> [Task brief] Take each line in the entries below that holds "Middle" and show it.

Page-level text extractions
______

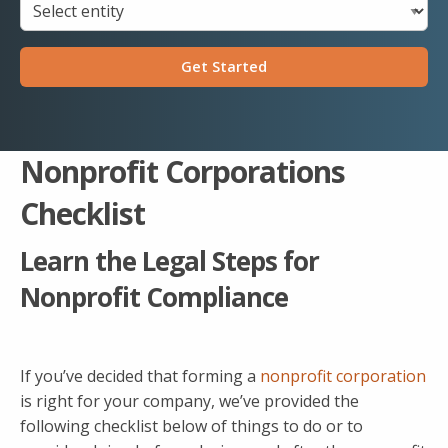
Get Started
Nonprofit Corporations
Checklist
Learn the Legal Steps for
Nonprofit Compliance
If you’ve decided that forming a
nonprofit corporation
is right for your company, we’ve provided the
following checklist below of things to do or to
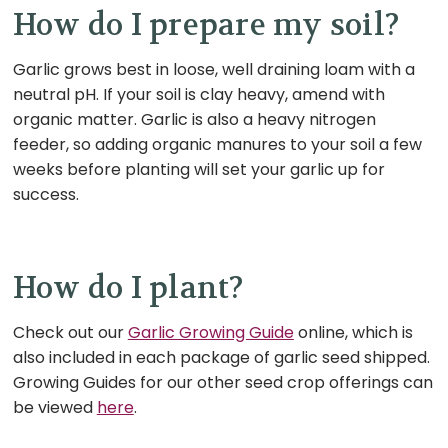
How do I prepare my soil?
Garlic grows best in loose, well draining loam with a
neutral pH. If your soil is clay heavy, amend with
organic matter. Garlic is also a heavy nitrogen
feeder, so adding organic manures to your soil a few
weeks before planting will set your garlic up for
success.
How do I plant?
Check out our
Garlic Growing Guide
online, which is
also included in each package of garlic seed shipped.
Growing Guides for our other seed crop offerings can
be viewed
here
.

______

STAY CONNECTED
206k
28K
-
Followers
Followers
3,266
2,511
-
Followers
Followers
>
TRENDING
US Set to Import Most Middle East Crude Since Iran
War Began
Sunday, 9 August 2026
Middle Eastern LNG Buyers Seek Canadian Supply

______

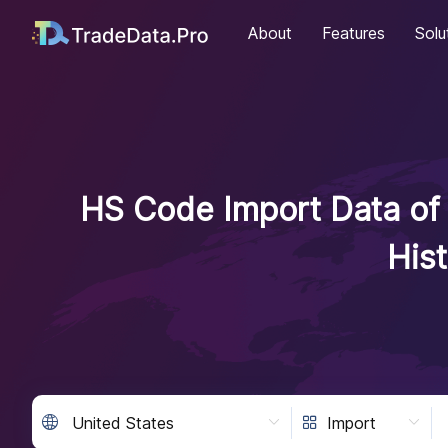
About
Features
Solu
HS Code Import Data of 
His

______

> [Task response]
US Set to Import Most Middle East Crude Since Iran
Middle Eastern LNG Buyers Seek Canadian Supply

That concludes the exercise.